[INPUT DATA]

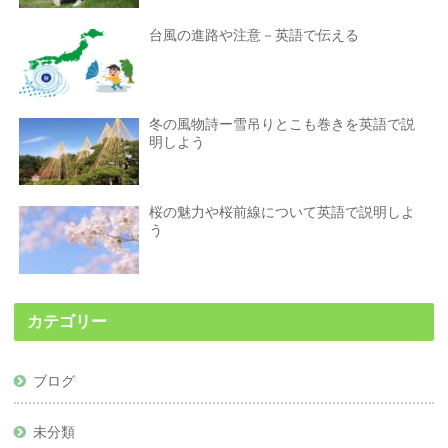
台風の進路や注意－英語で伝える
冬の風物詩ー雪吊りとこも巻きを英語で説
明しよう
桜の魅力や桜前線について英語で説明しよ
う
カテゴリー
ブログ
未分類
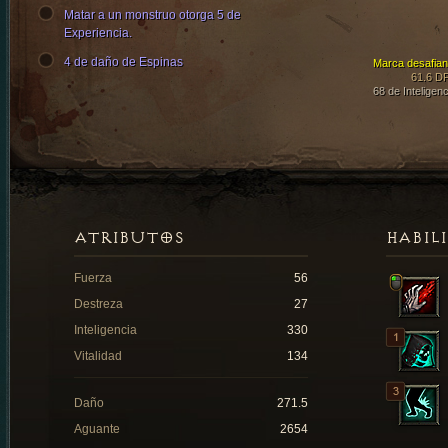
Matar a un monstruo otorga 5 de
Experiencia.
4 de daño de Espinas
Marca desafian
61.6 D
68 de Inteligenc
ATRIBUTOS
HABIL
Fuerza
56
Destreza
27
Inteligencia
330
Vitalidad
134
Daño
271.5
Aguante
2654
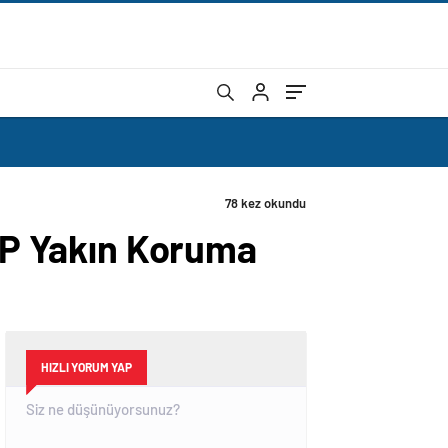
ı
VIP Yakın Koruma
HIZLI YORUM YAP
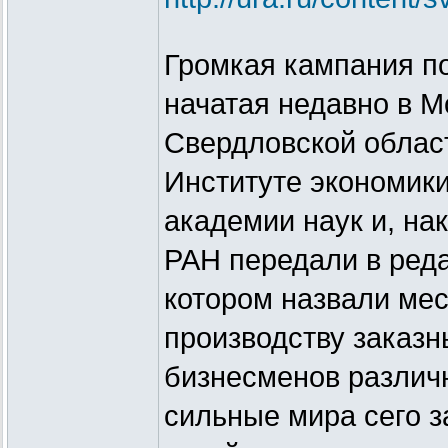
Громкая кампания п
начатая недавно в М
Свердловской област
Институте экономики
академии наук и, на
РАН передали в ред
котором назвали мес
производству заказн
бизнесменов различн
сильные мира сего 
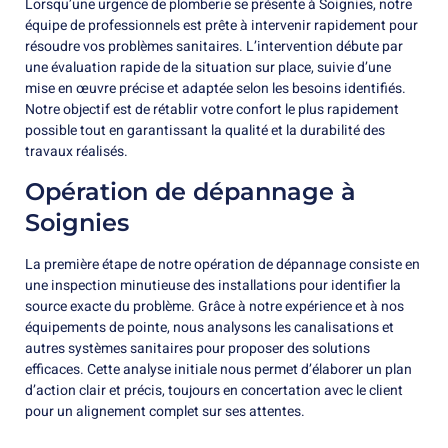
Lorsqu’une urgence de plomberie se présente à Soignies, notre
équipe de professionnels est prête à intervenir rapidement pour
résoudre vos problèmes sanitaires. L’intervention débute par
une évaluation rapide de la situation sur place, suivie d’une
mise en œuvre précise et adaptée selon les besoins identifiés.
Notre objectif est de rétablir votre confort le plus rapidement
possible tout en garantissant la qualité et la durabilité des
travaux réalisés.
Opération de dépannage à
Soignies
La première étape de notre opération de dépannage consiste en
une inspection minutieuse des installations pour identifier la
source exacte du problème. Grâce à notre expérience et à nos
équipements de pointe, nous analysons les canalisations et
autres systèmes sanitaires pour proposer des solutions
efficaces. Cette analyse initiale nous permet d’élaborer un plan
d’action clair et précis, toujours en concertation avec le client
pour un alignement complet sur ses attentes.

[/INPUT DATA]

WORK TO COMPLETE:
All lines of the data above that include the word "Soignies" must be shown.

RESPONSE FOR THIS EXERCISE:
Lorsqu’une urgence de plomberie se présente à Soignies, notre
Soignies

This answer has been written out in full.